Isto posto, e considerando o mais que dos autos constam, decide a 1ª Vara do Trabalho de Petrolina, o seguinte:
rejeitar a preliminar de inépcia da petição inicial, suscitada pela ré;
julgar PROCEDENTES EM PARTE os pedidos desta Reclamação Trabalhista proposta por ****************** para condenar a ************, a pagar, em favor do autor, no prazo de 48 horas após a liquidação do julgado, as verbas deferidas na fundamentação supra, parte integrante deste dispositivo.
QUANTUM DEBEATUR, com incidência de juros e correção monetária, na forma da lei e com base na Súmula nº 381 do TST. Observe-se que os índices de correção monetária devem ser aplicados no mês posterior ao vencimento da obrigação. A faculdade disposta no art. 459, § único da CLT não tem o condão de deslocar a data em que deve ser adimplida a obrigação.

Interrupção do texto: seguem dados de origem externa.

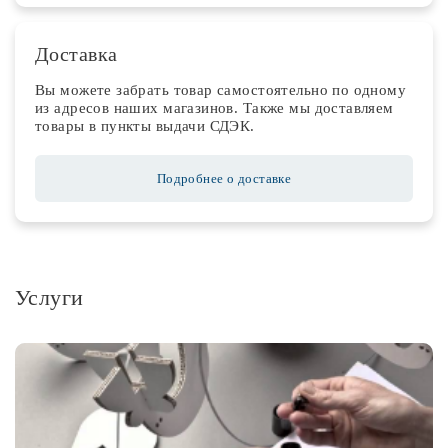
Доставка
Вы можете забрать товар самостоятельно по одному
из адресов наших магазинов. Также мы доставляем
товары в пункты выдачи СДЭК.
Подробнее о доставке
Услуги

Cumprindo o art. 832, §3º da CLT (acrescentado pela Lei nº 10.035/00), determina-se que a natureza jurídica das parcelas, decorrentes da presente condenação, segue o disposto na Lei nº 8212/91 e no Dec. 612/92. Assim as contribuições previdenciárias incidirão sobre o adicional de insalubridade.
Custas processuais, pela reclamada, no montante de R$ 60,00, calculadas sobre R$ 3.000,00, valor arbitrado à condenação.
Intimem-se as partes, haja vista a prolação antecipada da sentença.